Activity: What the response needs is every record, repeated verbatim, and no images.

Available data:
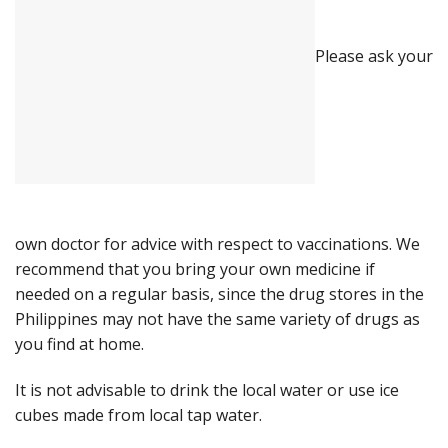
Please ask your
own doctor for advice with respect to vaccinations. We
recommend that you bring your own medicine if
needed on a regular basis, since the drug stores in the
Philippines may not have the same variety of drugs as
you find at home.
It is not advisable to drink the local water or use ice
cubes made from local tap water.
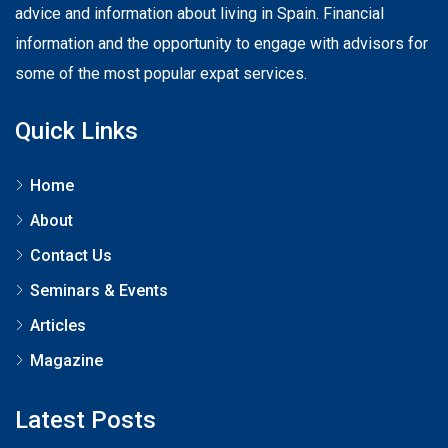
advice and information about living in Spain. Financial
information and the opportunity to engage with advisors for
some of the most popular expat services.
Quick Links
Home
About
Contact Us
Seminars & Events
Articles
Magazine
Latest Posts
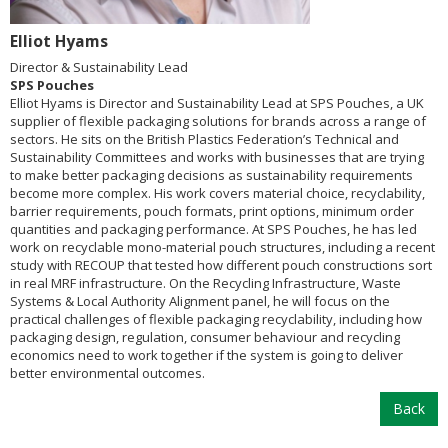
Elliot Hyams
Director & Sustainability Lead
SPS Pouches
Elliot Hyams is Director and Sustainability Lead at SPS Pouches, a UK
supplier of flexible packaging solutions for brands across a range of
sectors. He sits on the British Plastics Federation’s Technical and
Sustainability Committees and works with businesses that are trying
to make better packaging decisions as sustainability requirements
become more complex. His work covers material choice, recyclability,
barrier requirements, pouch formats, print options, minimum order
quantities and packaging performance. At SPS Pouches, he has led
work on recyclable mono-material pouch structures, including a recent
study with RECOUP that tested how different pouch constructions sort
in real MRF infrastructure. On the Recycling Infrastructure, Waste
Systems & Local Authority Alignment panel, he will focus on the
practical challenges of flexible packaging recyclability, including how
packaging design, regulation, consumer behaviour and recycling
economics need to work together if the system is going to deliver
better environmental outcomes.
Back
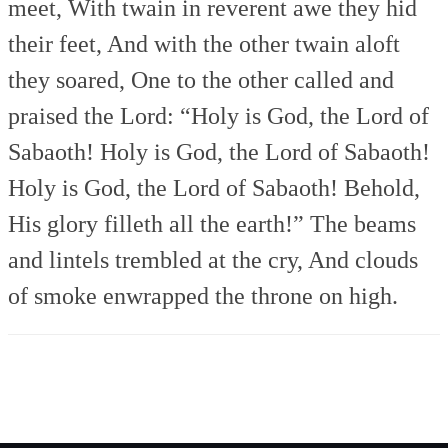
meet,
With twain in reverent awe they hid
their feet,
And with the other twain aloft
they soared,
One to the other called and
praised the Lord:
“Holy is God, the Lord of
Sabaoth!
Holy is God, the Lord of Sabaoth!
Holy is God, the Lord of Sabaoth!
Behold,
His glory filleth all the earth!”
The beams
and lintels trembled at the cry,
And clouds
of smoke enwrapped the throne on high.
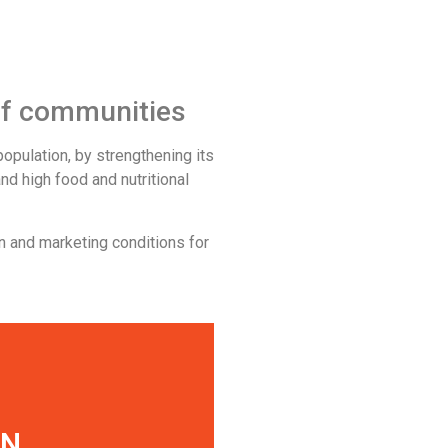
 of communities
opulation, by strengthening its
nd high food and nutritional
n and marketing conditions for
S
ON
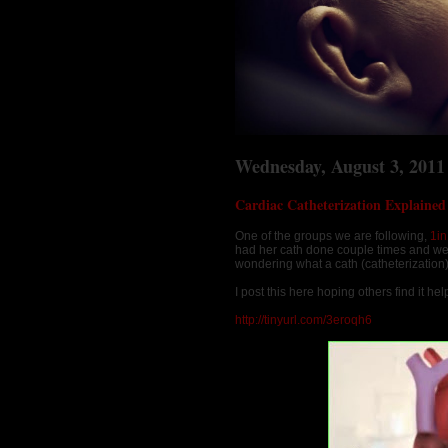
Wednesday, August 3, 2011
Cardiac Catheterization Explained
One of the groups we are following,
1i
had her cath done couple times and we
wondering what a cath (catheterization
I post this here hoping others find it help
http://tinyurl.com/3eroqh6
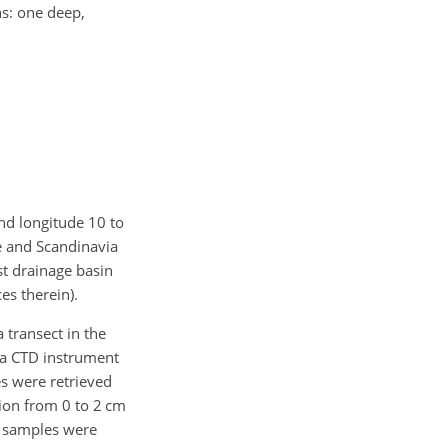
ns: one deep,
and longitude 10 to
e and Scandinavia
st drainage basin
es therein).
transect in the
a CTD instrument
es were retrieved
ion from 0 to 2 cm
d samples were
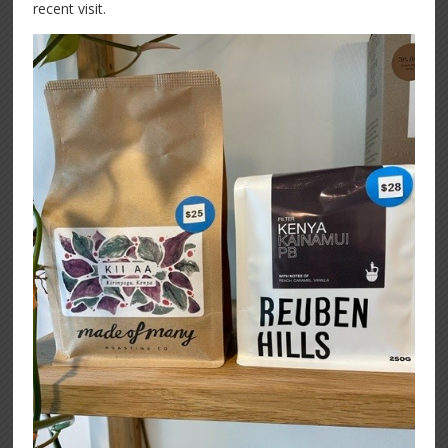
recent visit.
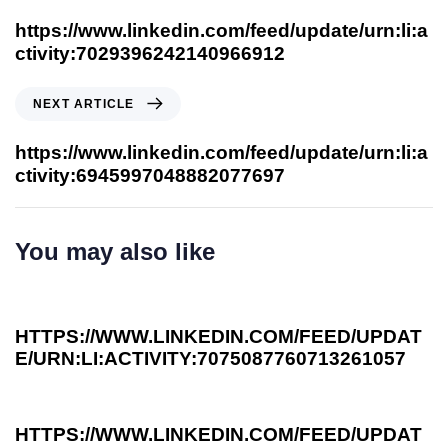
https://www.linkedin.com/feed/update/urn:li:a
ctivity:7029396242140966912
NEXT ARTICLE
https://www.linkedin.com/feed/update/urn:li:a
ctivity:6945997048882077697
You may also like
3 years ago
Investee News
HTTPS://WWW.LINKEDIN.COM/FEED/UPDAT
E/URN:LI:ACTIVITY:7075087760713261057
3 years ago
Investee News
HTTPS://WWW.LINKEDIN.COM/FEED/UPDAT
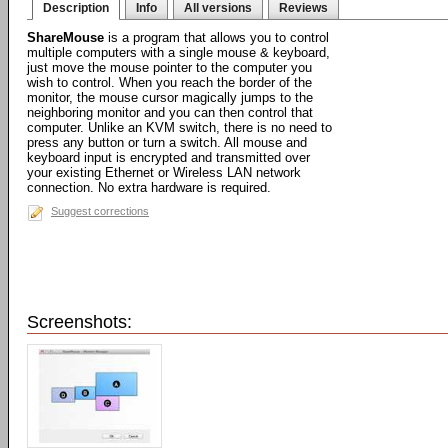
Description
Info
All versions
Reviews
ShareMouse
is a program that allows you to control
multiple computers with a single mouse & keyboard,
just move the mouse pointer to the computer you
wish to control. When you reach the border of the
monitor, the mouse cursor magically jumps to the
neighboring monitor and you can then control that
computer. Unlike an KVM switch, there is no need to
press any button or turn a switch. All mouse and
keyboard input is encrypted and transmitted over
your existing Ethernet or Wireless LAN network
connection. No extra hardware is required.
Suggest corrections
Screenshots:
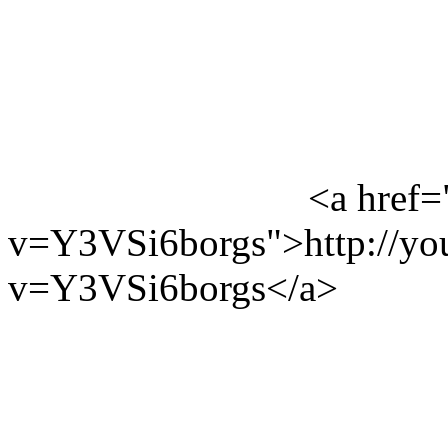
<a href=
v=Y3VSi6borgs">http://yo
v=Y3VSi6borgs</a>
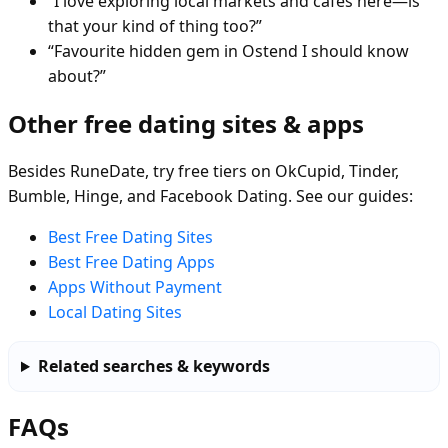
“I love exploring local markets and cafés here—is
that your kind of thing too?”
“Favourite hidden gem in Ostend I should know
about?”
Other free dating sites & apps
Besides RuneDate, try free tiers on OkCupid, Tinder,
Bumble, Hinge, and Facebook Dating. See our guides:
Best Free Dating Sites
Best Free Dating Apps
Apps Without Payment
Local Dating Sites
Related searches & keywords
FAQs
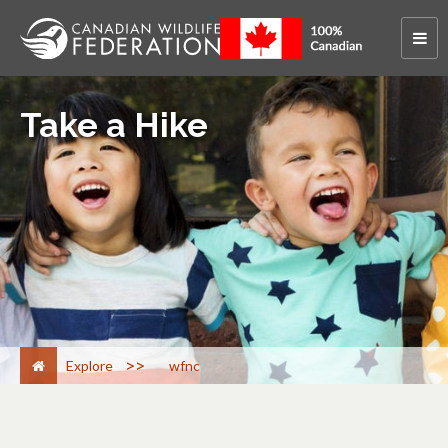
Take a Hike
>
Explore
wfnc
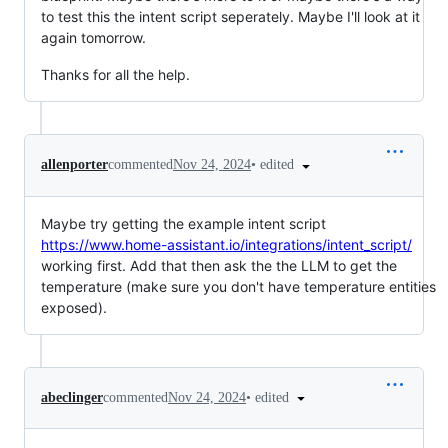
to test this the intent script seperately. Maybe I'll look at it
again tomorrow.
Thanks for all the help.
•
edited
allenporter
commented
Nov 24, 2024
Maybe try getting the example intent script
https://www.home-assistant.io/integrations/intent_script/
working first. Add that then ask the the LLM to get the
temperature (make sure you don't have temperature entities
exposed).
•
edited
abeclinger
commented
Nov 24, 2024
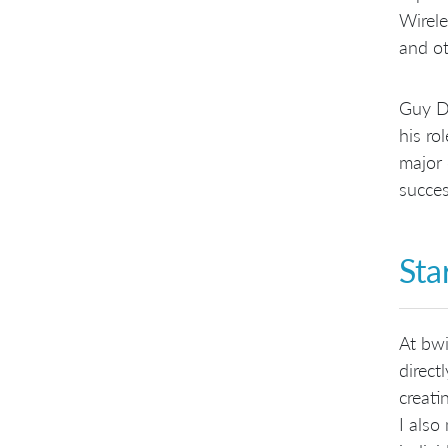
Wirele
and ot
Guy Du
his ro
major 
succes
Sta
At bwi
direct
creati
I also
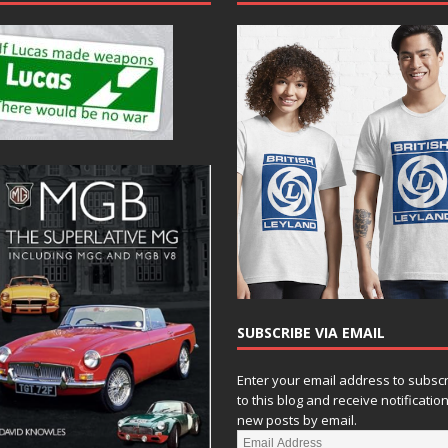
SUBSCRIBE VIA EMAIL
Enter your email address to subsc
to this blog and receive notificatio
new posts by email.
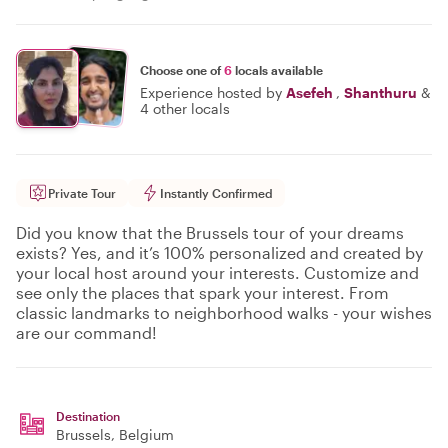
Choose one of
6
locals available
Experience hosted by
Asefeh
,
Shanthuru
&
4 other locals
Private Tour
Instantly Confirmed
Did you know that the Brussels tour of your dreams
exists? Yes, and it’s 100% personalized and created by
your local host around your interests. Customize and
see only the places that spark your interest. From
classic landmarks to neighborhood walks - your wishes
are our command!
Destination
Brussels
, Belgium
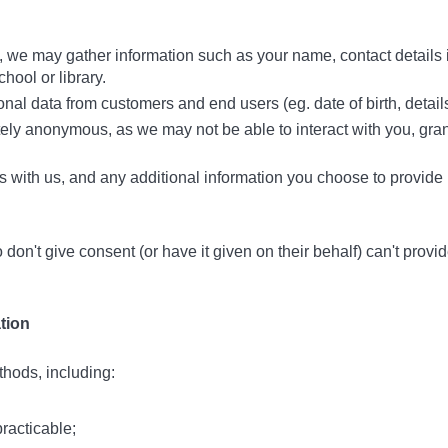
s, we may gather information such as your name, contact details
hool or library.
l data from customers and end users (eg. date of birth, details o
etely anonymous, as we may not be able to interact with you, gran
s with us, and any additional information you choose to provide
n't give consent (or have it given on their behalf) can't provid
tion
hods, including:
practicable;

Output of the task:
Please ask your
own doctor for advice with respect to vaccinations. We
recommend that you bring your own medicine if
needed on a regular basis, since the drug stores in the
Philippines may not have the same variety of drugs as
you find at home.
It is not advisable to drink the local water or use ice
cubes made from local tap water.
advice and information about living in Spain. Financial
information and the opportunity to engage with advisors for
some of the most popular expat services.
Quick Links
Home
About
Contact Us
Seminars & Events
Articles
Magazine
Latest Posts
Elliot Hyams
Director & Sustainability Lead
SPS Pouches
Elliot Hyams is Director and Sustainability Lead at SPS Pouches, a UK
supplier of flexible packaging solutions for brands across a range of
sectors. He sits on the British Plastics Federation’s Technical and
Sustainability Committees and works with businesses that are trying
to make better packaging decisions as sustainability requirements
become more complex. His work covers material choice, recyclability,
barrier requirements, pouch formats, print options, minimum order
quantities and packaging performance. At SPS Pouches, he has led
work on recyclable mono-material pouch structures, including a recent
study with RECOUP that tested how different pouch constructions sort
in real MRF infrastructure. On the Recycling Infrastructure, Waste
Systems & Local Authority Alignment panel, he will focus on the
practical challenges of flexible packaging recyclability, including how
packaging design, regulation, consumer behaviour and recycling
economics need to work together if the system is going to deliver
better environmental outcomes.
Back
meet,
With twain in reverent awe they hid
their feet,
And with the other twain aloft
they soared,
One to the other called and
praised the Lord:
“Holy is God, the Lord of
Sabaoth!
Holy is God, the Lord of Sabaoth!
Holy is God, the Lord of Sabaoth!
Behold,
His glory filleth all the earth!”
The beams
and lintels trembled at the cry,
And clouds
of smoke enwrapped the throne on high.
 of communities
opulation, by strengthening its
nd high food and nutritional
n and marketing conditions for
S
ON
Wednesday, August 3, 2011
Cardiac Catheterization Explained
One of the groups we are following,
1i
had her cath done couple times and we
wondering what a cath (catheterization
I post this here hoping others find it help
http://tinyurl.com/3eroqh6
ns: one deep,
and longitude 10 to
e and Scandinavia
st drainage basin
es therein).
transect in the
a CTD instrument
es were retrieved
ion from 0 to 2 cm
d samples were
recent visit.
https://www.linkedin.com/feed/update/urn:li:a
ctivity:7029396242140966912
NEXT ARTICLE
https://www.linkedin.com/feed/update/urn:li:a
ctivity:6945997048882077697
You may also like
3 years ago
Investee News
HTTPS://WWW.LINKEDIN.COM/FEED/UPDAT
E/URN:LI:ACTIVITY:7075087760713261057
3 years ago
Investee News
HTTPS://WWW.LINKEDIN.COM/FEED/UPDAT
Description
Info
All versions
Reviews
ShareMouse
is a program that allows you to control
multiple computers with a single mouse & keyboard,
just move the mouse pointer to the computer you
wish to control. When you reach the border of the
monitor, the mouse cursor magically jumps to the
neighboring monitor and you can then control that
computer. Unlike an KVM switch, there is no need to
press any button or turn a switch. All mouse and
keyboard input is encrypted and transmitted over
your existing Ethernet or Wireless LAN network
connection. No extra hardware is required.
Suggest corrections
Screenshots:
<a href=
v=Y3VSi6borgs">http://yo
v=Y3VSi6borgs</a>
“I love exploring local markets and cafés here—is
that your kind of thing too?”
“Favourite hidden gem in Ostend I should know
about?”
Other free dating sites & apps
Besides RuneDate, try free tiers on OkCupid, Tinder,
Bumble, Hinge, and Facebook Dating. See our guides:
Best Free Dating Sites
Best Free Dating Apps
Apps Without Payment
Local Dating Sites
Related searches & keywords
FAQs
Take a Hike
>
Explore
wfnc
to test this the intent script seperately. Maybe I'll look at it
again tomorrow.
Thanks for all the help.
•
edited
allenporter
commented
Nov 24, 2024
Maybe try getting the example intent script
https://www.home-assistant.io/integrations/intent_script/
working first. Add that then ask the the LLM to get the
temperature (make sure you don't have temperature entities
exposed).
•
edited
abeclinger
commented
Nov 24, 2024
Wirele
and ot
Guy Du
his ro
major 
succes
Sta
At bwi
direct
creati
I also
SUBSCRIBE VIA EMAIL
Enter your email address to subsc
to this blog and receive notificatio
new posts by email.
Choose one of
6
locals available
Experience hosted by
Asefeh
,
Shanthuru
&
4 other locals
Private Tour
Instantly Confirmed
Did you know that the Brussels tour of your dreams
exists? Yes, and it’s 100% personalized and created by
your local host around your interests. Customize and
see only the places that spark your interest. From
classic landmarks to neighborhood walks - your wishes
are our command!
Destination
Brussels
, Belgium
s, we may gather information such as your name, contact details
hool or library.
l data from customers and end users (eg. date of birth, details o
etely anonymous, as we may not be able to interact with you, gran
s with us, and any additional information you choose to provide
n't give consent (or have it given on their behalf) can't provid
tion
hods, including:
practicable;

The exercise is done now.